Pathologies de Zakhar Prilepine

Bvoltaire.fr, 14 août 2017 (Thierry Thodinor)

Pathologies, de Zakhar Prilepine

 

Les Éditions des Syrtes rééditent Pathologies, le premier roman de Zakhar Prilepine paru en 2005 et déjà traduit dans une vingtaine de langues.

Zakhar Prilepine (Захар Прилепин) est le chef de file d’une nouvelle génération littéraire russe, les « enragés » nationaux-bolcheviques du « groupe 7.ov » qui n’ont pas digéré la mise à sac de leur pays par l’Occident dans les années 90. Ce roman qui parle de la vie et de la mort est une plongée dans l’intime psychologie d’un jeune soldat des Spetsnaz russes expédié dans le bourbier tchétchène. Le titre fait référence à une forme de maladie mentale qui est, en fait, l’état normal de l’homme jeté dans ce monde pour peu qu’il renonce à l’indifférence.

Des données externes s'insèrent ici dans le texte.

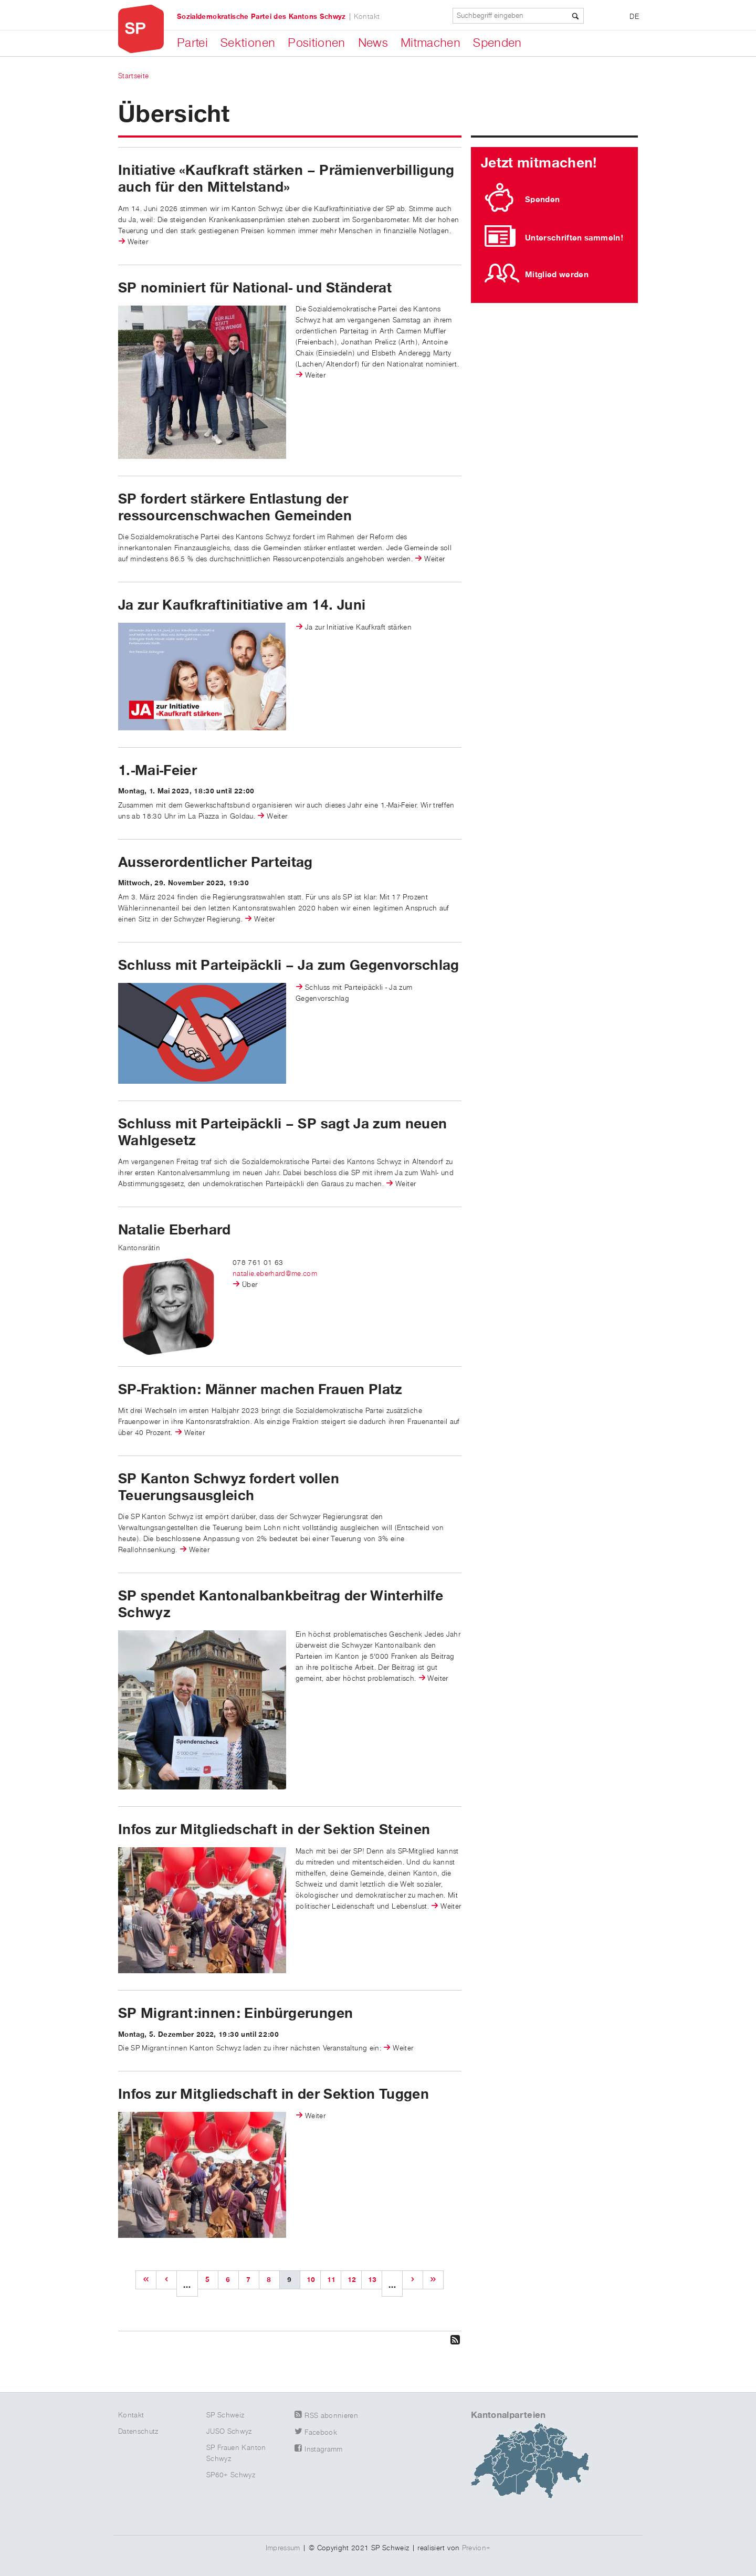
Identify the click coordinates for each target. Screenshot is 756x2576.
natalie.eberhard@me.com (275, 1273)
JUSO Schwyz (229, 2431)
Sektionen (247, 43)
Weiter (138, 242)
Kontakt (367, 16)
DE (634, 16)
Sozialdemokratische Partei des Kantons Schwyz (261, 16)
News (373, 43)
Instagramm (323, 2449)
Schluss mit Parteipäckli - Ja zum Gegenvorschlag (354, 993)
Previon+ (476, 2548)
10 (311, 2280)
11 (331, 2280)
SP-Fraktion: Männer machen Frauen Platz (260, 1390)
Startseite (133, 76)
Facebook (320, 2432)
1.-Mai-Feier (157, 770)
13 (372, 2280)
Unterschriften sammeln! (574, 238)
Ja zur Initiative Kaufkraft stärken (358, 627)
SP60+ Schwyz (230, 2475)
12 (352, 2280)
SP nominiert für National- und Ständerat (255, 288)
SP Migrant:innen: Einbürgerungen (235, 2013)
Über (249, 1285)
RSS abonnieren (331, 2416)
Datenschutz (138, 2431)
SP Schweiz (225, 2415)
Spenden (497, 43)
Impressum (283, 2548)
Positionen (316, 43)
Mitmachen (430, 43)
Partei (192, 43)
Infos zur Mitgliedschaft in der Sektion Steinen (274, 1830)
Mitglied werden (557, 274)
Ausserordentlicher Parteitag (215, 862)
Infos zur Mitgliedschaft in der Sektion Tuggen (273, 2094)
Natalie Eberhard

Pas d’épopée guerrière, ici : l’horreur est contenue dans la fragilité du monde et des choses.

Un registre naturaliste et émotionnel

On retrouve, certes, les ingrédients classiques du récit de guerre (fraternité d’armes, fureur au combat, zone de guerre hallucinatoire) mais nulle trace d’une démarche esthétisante à la Jünger, plutôt un naturalisme froid et déprimant.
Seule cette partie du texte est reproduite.